Trial tests treatments for retinal vascular blockage
Retinal vein occlusion is the second most common retinal vascular condition in the United States and one of the most common causes of blindness.
Vanderbilt Eye Institute took part in a multi-center trial pitting standard treatment against steroid injection therapy for two forms of retinal vascular blockage. Central retinal vein occlusion (CRVO) occurs when a blood clot slows or stops circulation in a large vein, while branch retinal vein occlusion (BRVO) occurs in a smaller vein.
The study, Standard Care versus Corticosteroid for Retinal Vein Occlusion (SCORE), was divided into two trials to evaluate the most effective treatment for each condition.
Until recently, ophthalmologists had to watch as many patients with CRVO lost their vision because there was no treatment.
The CRVO trial compared standard treatment, consisting of observation, with eye injections of a corticosteroid medication called triamcinolone.
The study, published in the Archives of Ophthalmology, found that the steroid injections improved vision.
“Now we have demonstrated that for CRVO, steroid injections significantly improved their outcome,” said Paul Sternberg, M.D., chair of
“This is a significant step forward. We commonly see patients with the more severe form of retinal vascular occlusive disease, for whom we had no effective treatment. Although some would get better spontaneously, others would worsen.
“Patients would come in and I could examine their eyes and predict which direction their disease was going based on the severity of the blockage.

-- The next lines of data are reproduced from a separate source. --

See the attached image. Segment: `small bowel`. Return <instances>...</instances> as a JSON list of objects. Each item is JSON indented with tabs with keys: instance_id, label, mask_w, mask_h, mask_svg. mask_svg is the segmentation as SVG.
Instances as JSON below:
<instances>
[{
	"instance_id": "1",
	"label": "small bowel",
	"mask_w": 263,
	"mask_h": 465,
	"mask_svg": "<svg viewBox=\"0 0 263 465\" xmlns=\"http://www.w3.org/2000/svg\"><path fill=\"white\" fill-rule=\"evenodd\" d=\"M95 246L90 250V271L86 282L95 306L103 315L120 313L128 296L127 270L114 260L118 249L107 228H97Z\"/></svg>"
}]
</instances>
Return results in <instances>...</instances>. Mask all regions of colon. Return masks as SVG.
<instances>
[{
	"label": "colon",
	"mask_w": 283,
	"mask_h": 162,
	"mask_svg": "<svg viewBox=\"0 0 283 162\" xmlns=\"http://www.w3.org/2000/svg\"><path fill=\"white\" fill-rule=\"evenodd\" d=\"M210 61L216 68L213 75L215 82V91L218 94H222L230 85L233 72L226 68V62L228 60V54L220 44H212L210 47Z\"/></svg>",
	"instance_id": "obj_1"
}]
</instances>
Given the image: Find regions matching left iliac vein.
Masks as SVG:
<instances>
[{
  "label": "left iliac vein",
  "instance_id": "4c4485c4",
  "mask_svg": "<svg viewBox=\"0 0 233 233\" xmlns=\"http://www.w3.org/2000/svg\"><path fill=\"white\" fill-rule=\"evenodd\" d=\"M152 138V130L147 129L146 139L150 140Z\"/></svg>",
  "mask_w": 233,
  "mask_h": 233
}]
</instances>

However, I had no effective treatment for those with the grave prognosis.”
Sternberg served as the principal investigator for the SCORE trials.

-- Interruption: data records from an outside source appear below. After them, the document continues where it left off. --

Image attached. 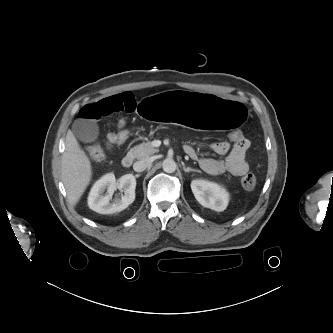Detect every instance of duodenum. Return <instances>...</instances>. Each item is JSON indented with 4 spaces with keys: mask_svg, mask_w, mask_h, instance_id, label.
Listing matches in <instances>:
<instances>
[{
    "mask_svg": "<svg viewBox=\"0 0 333 333\" xmlns=\"http://www.w3.org/2000/svg\"><path fill=\"white\" fill-rule=\"evenodd\" d=\"M121 163L123 167L129 168L133 164V156L129 154L124 156Z\"/></svg>",
    "mask_w": 333,
    "mask_h": 333,
    "instance_id": "obj_1",
    "label": "duodenum"
}]
</instances>
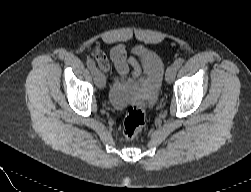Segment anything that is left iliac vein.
<instances>
[{
  "label": "left iliac vein",
  "instance_id": "4c4485c4",
  "mask_svg": "<svg viewBox=\"0 0 251 192\" xmlns=\"http://www.w3.org/2000/svg\"><path fill=\"white\" fill-rule=\"evenodd\" d=\"M177 73V67L175 65H171L168 67L167 72H166V81L168 83H172L173 80L175 79Z\"/></svg>",
  "mask_w": 251,
  "mask_h": 192
}]
</instances>
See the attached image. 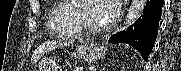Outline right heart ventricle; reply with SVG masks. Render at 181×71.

In the BRVO study, clinicians were able to compare the effectiveness of standard therapy — laser treatment — with the same steroid injections. In this case, the steroid treatment did not prove superior to the standard treatment.
According to this study, patients who received laser treatments in a grid or checkerboard pattern experienced a lower rate of complications, while patients who received the steroid injections showed a higher rate of developing cataracts or increased eye pressure, which required medication.

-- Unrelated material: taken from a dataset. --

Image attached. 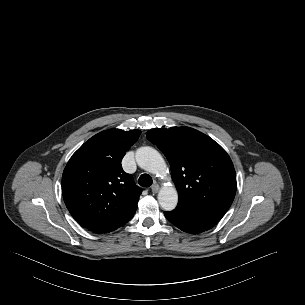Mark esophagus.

“This kind of study raises an important reminder that as providers, we cannot assume, based on anecdotal experience, that a treatment would be favorable for multiple conditions,” said Sternberg. “Before we jump to adopt a new treatment, it is best to subject it to a well controlled, randomized study. In the case of these SCORE trials, the same treatment was effective for one condition but not for another.”
VEI is the only center in the region that participated in the study.